Location
- St Marks Road Middlesex, TW11 9DD England
- Coordinates: 51°25′13″N 0°19′17″W﻿ / ﻿51.4204°N 0.3215°W

Information
- Type: Voluntary aided school
- Religious affiliation: Roman Catholic
- Established: 1885
- School district: Teddington
- Local authority: London Borough of Richmond upon Thames
- Department for Education URN: 102916 Tables
- Ofsted: Reports
- Head teacher: Bernadette Smith
- Gender: mixed
- Age: 3 to 11
- Enrolment: 231 as of 2014^{[update]}
- Capacity: 210
- Website: www.sacredheart.richmond.sch.uk

= Sacred Heart Primary School, Teddington =

Sacred Heart Primary School is a Roman Catholic primary school in Teddington in the London Borough of Richmond upon Thames.

==History==
The school was established in 1885 in nearby Fairfax Road and managed almost from its inception by a small convent of three or four Sisters of Charity of St. Paul, who also ran their own convent school at 253 Kingston Road. The school premises, Chantry House, were initially divided, with the school on the ground floor and chapel on the first floor. With the construction and opening of Sacred Heart Church in 1893, the school expanded upstairs.

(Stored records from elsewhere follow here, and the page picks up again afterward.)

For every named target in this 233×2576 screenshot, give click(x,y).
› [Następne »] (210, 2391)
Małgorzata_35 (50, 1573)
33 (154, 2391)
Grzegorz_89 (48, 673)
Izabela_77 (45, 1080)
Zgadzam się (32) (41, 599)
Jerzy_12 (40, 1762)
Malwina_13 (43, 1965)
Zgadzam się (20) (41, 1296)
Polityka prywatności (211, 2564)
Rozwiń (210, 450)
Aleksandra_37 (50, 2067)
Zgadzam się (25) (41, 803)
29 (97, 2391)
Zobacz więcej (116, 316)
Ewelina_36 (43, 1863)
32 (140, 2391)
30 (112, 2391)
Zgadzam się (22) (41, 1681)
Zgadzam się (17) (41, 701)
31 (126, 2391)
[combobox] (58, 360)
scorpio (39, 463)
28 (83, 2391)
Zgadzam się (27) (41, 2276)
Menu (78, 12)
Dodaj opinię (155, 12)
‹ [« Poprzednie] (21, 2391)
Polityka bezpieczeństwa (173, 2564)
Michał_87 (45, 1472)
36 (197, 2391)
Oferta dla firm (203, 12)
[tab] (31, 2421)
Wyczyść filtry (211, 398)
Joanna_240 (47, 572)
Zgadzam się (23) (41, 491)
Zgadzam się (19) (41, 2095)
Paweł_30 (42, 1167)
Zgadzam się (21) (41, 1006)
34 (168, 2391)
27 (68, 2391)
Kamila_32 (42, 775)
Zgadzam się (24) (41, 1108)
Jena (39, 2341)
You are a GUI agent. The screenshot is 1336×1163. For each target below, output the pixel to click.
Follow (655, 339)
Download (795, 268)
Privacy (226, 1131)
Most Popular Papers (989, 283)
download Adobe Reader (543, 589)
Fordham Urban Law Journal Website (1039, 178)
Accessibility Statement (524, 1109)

The parish school moved from Chantry House to its present location in St. Marks Road in 1963. The premises were constructed in 1927 and were previously St Mark's School primary school until 1929 when it evolved into a Church of England secondary school. The top class of Chantry House were sent to St Mark's. During World War II, pupils were evacuated to Wales and the site used as a first-aid post and ambulance station. Chantry House was damaged by a V-2 rocket in 1944, but the school re-opened at the end of the war. In 1963 St Mark's School moved to form Teddington School and the Diocese of Westminster purchased both Chantry House and the St Mark's Road site.